Well... Nissan has listened to it's customers and enthusiast alike and appointed special edition models with interiors that rival BMW, Porsche, Ferrari, Benz and Audi.

Now THIS is an interior befitting a $100k+ SUPERCAR (Uhhm Chevy are you seeing this? _cough-cough_ ZR1)

I am especially Jonesing due to these pics of my favorite interior color for ANY car: *Saddle*!

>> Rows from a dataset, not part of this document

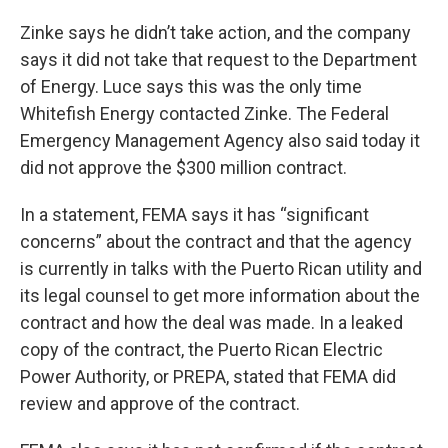
Zinke says he didn’t take action, and the company
says it did not take that request to the Department
of Energy. Luce says this was the only time
Whitefish Energy contacted Zinke. The Federal
Emergency Management Agency also said today it
did not approve the $300 million contract.
In a statement, FEMA says it has “significant
concerns” about the contract and that the agency
is currently in talks with the Puerto Rican utility and
its legal counsel to get more information about the
contract and how the deal was made. In a leaked
copy of the contract, the Puerto Rican Electric
Power Authority, or PREPA, stated that FEMA did
review and approve of the contract.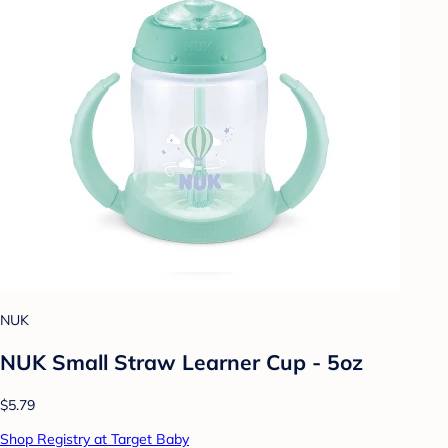
NUK
NUK Small Straw Learner Cup - 5oz
$5.79
Shop Registry at Target Baby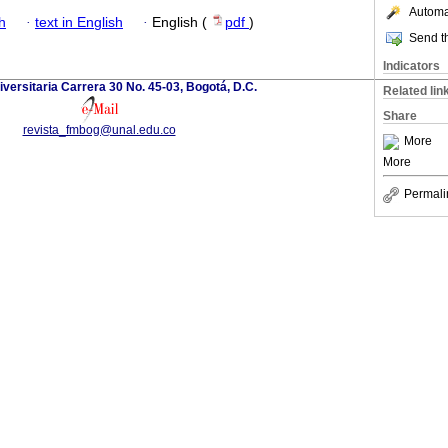
Automat
h
·
text in English
·
English (
pdf
)
Send th
Indicators
versitaria Carrera 30 No. 45-03, Bogotá, D.C.
Related lin
Share
revista_fmbog@unal.edu.co
More
More
Permali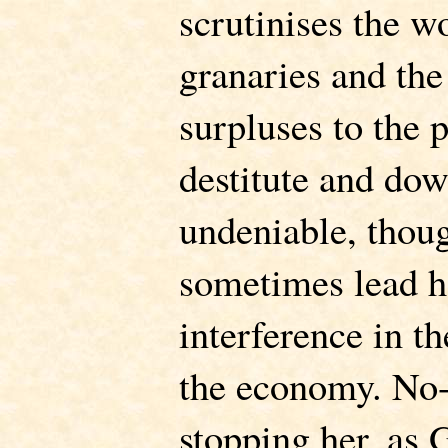
scrutinises the w
granaries and the
surpluses to the p
destitute and dow
undeniable, thou
sometimes lead he
interference in t
the economy. No-
stopping her, as G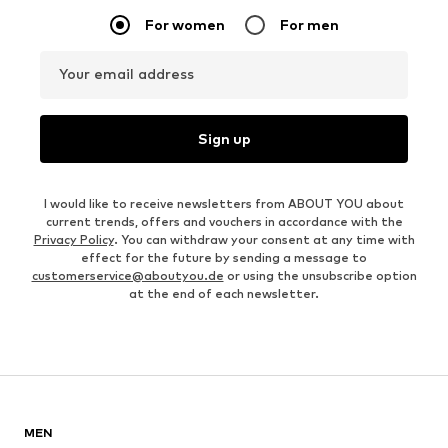
For women
For men
Your email address
Sign up
I would like to receive newsletters from ABOUT YOU about
current trends, offers and vouchers in accordance with the
Privacy Policy
. You can withdraw your consent at any time with
effect for the future by sending a message to
customerservice@aboutyou.de
or using the unsubscribe option
at the end of each newsletter.
MEN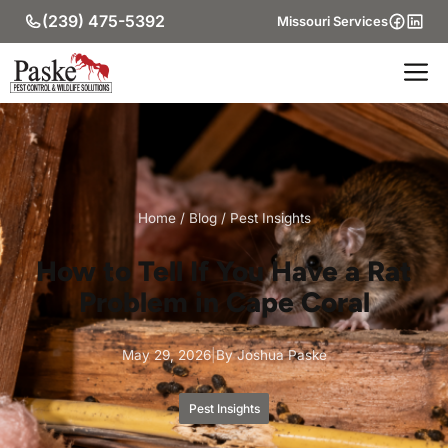
Skip
(239) 475-5392
Missouri Services
to
content
M
Home
/
Blog
/
Pest Insights
How to Tell If You Have a Rat
Problem in Cape Coral
May 29, 2026
|
By Joshua Paske
Pest Insights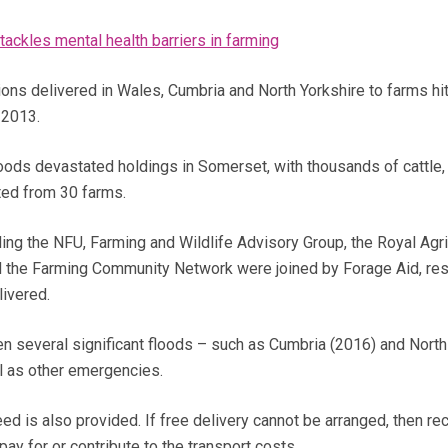
tackles mental health barriers in farming
ions delivered in Wales, Cumbria and North Yorkshire to farms hi
 2013.
loods devastated holdings in Somerset, with thousands of cattle
ted from 30 farms.
ding the NFU, Farming and Wildlife Advisory Group, the Royal Agri
d the Farming Community Network were joined by Forage Aid, resu
livered.
en several significant floods – such as Cumbria (2016) and North
l as other emergencies.
d is also provided. If free delivery cannot be arranged, then rec
y for or contribute to the transport costs.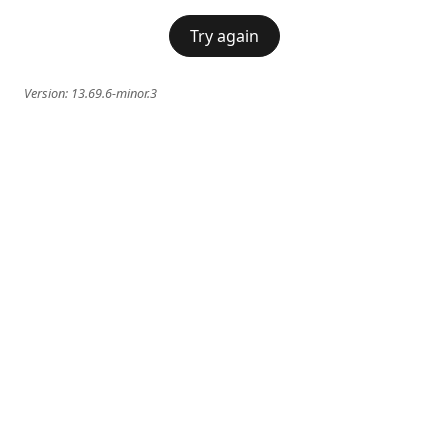
Try again
Version:
13.69.6-minor.3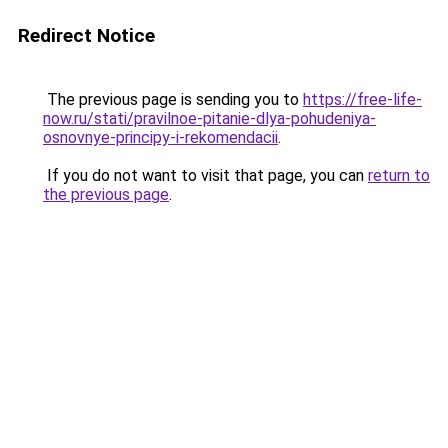
Redirect Notice
The previous page is sending you to
https://free-life-
now.ru/stati/pravilnoe-pitanie-dlya-pohudeniya-
osnovnye-principy-i-rekomendacii
.
If you do not want to visit that page, you can
return to
the previous page
.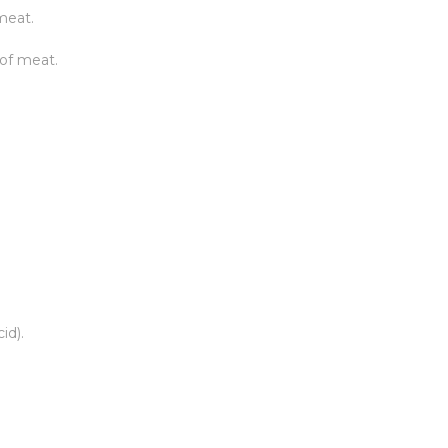
meat.
 of meat.
id).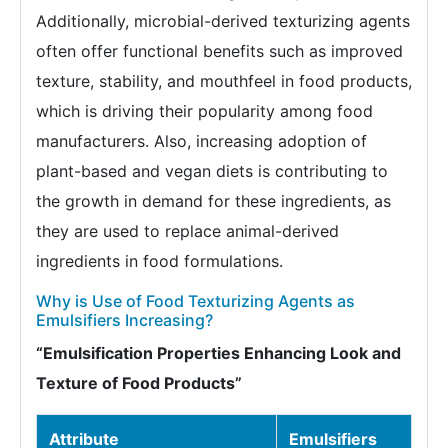
Additionally, microbial-derived texturizing agents
often offer functional benefits such as improved
texture, stability, and mouthfeel in food products,
which is driving their popularity among food
manufacturers. Also, increasing adoption of
plant-based and vegan diets is contributing to
the growth in demand for these ingredients, as
they are used to replace animal-derived
ingredients in food formulations.
Why is Use of Food Texturizing Agents as
Emulsifiers Increasing?
“Emulsification Properties Enhancing Look and
Texture of Food Products”
Attribute
Emulsifiers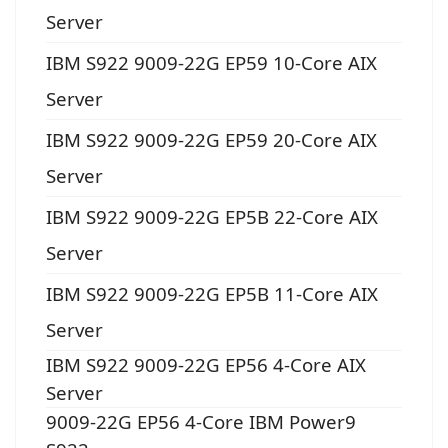
Server
IBM S922 9009-22G EP59 10-Core AIX
Server
IBM S922 9009-22G EP59 20-Core AIX
Server
IBM S922 9009-22G EP5B 22-Core AIX
Server
IBM S922 9009-22G EP5B 11-Core AIX
Server
IBM S922 9009-22G EP56 4-Core AIX
Server
9009-22G EP56 4-Core IBM Power9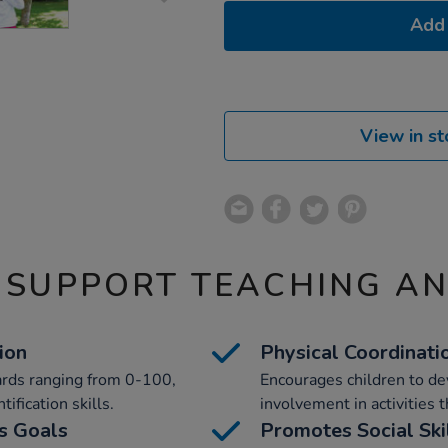
Add 
View in st
 SUPPORT TEACHING A
ion
Physical Coordinat
ards ranging from 0-100,
Encourages children to de
fication skills.
involvement in activities 
s Goals
Promotes Social Ski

> Crafted to cater the needs of those seeking more exclusivity and luxury, the Egoist combines bits and pieces from the SpecV such as the carbon fiber wing, Rays alloy wheels and titanium exhaust, with premium materials and special equipment inside.
> 
> The Egoist's cabin is trimmed entirely in leather with quilted seating surfaces and customers can choose from four different colors for the upper area and 10 for the lower area. And if it makes you feel better, the leather bits are hand-made by a company in Germany.


----------



## mstrq (Jun 28, 2010)

Those seats look really nice and comfy. I would love to sit on it, and experience the terror and insanity.


----------



## Tangent (Jan 18, 2004)

Beautiful interior, horrible name for the package. 

egoist - noun
1. a self-centered or selfish person ( opposed to altruist).
2. an arrogantly conceited person; egotist.


----------



## 02BMW530 (Nov 19, 2010)

Tangent said:


> Beautiful interior, horrible name for the package.
> 
> egoist - noun
> 1. a self-centered or selfish person ( opposed to altruist).
> 2. an arrogantly conceited person; egotist.


3. Falco song.

Looks sharp. And what's wrong with the ZR-1? I like the Pontiac Vibe/Chevy Malibu steering wheel! 

Sent from my iPhone using BimmerApp


----------